[Bounding box prediction data]
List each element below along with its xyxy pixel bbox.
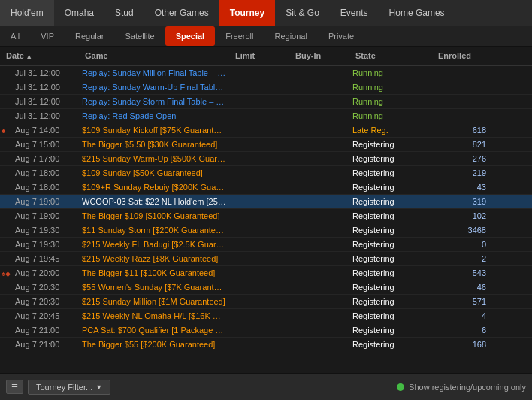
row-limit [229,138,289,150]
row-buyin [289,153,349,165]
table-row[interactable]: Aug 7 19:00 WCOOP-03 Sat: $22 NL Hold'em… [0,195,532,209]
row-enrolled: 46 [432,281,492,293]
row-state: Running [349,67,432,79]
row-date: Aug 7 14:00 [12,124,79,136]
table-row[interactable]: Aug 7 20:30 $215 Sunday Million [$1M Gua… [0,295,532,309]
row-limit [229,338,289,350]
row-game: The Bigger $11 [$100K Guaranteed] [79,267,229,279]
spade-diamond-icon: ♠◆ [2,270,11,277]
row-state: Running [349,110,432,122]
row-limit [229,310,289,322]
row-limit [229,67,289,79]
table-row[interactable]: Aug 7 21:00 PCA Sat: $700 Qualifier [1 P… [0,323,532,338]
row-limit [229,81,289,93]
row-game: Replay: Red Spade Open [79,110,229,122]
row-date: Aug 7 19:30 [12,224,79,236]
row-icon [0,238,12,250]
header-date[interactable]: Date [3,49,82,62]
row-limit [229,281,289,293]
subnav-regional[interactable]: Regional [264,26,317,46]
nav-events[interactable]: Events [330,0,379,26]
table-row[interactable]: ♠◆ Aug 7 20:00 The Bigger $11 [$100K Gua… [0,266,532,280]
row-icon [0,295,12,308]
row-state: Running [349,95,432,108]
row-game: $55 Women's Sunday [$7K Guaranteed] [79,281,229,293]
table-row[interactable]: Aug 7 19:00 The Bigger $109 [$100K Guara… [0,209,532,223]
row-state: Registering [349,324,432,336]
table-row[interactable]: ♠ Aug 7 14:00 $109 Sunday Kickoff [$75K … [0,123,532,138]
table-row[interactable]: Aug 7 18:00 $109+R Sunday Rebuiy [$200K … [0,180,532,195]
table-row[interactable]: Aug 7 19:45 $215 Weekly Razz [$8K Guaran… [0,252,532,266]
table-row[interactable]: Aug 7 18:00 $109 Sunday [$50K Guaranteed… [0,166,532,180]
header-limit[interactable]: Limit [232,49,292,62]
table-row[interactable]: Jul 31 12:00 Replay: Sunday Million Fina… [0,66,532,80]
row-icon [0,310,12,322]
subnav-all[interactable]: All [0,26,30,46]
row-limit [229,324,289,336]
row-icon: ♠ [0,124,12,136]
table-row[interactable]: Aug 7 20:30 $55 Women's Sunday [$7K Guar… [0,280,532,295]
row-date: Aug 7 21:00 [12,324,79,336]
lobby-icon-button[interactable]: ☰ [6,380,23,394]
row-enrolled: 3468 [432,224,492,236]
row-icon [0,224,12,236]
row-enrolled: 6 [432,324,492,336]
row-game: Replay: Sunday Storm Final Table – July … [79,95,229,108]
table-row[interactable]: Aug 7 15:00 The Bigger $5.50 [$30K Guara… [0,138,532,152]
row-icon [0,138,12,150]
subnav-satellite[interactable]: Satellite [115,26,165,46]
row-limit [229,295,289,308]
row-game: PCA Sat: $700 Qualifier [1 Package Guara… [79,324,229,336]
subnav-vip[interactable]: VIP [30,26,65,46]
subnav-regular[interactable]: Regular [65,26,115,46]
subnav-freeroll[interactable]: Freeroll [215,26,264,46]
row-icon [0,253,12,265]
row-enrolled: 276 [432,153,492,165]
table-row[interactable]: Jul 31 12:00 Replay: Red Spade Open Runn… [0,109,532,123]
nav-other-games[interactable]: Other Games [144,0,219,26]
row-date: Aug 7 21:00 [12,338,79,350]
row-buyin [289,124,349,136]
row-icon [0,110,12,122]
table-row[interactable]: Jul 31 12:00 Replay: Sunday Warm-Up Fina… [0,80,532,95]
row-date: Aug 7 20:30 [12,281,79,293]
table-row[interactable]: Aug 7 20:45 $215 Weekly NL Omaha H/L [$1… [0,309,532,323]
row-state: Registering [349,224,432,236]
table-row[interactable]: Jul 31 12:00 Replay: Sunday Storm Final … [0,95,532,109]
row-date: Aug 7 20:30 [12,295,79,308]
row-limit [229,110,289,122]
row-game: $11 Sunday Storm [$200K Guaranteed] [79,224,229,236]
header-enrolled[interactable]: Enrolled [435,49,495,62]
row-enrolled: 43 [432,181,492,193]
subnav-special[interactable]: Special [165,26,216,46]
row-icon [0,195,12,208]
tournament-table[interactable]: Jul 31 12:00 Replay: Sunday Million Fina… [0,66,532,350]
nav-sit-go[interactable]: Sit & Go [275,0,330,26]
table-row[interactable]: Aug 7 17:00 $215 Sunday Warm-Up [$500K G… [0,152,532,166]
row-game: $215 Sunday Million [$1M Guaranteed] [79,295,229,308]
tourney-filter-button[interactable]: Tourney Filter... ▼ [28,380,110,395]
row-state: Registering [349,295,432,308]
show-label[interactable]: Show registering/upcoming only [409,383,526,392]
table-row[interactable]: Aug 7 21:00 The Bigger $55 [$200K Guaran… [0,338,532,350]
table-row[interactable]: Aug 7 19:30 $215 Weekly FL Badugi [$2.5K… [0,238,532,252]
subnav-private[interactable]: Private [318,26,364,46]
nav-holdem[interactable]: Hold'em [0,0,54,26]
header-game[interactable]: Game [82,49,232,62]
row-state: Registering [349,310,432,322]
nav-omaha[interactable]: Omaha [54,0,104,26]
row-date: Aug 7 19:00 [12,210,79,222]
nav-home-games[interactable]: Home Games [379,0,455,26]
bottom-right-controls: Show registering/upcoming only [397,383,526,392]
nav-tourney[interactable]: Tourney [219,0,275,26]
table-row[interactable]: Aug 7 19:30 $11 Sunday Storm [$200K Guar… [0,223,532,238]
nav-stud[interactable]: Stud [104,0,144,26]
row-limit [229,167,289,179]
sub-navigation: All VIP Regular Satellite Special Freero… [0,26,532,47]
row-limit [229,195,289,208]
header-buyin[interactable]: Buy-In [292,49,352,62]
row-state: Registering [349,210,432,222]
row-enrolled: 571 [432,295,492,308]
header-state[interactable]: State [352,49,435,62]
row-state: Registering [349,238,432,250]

> [WHAT YOU NEED TO DO]:
Find the lines that mention "enrolled" in the entries and show them.

> [OUTPUT OF THE EXERCISE]:
row-enrolled: 46 [432,281,492,293]
row-enrolled: 3468 [432,224,492,236]
row-enrolled: 6 [432,324,492,336]
row-enrolled: 276 [432,153,492,165]
header-enrolled[interactable]: Enrolled [435,49,495,62]
row-enrolled: 43 [432,181,492,193]
row-enrolled: 571 [432,295,492,308]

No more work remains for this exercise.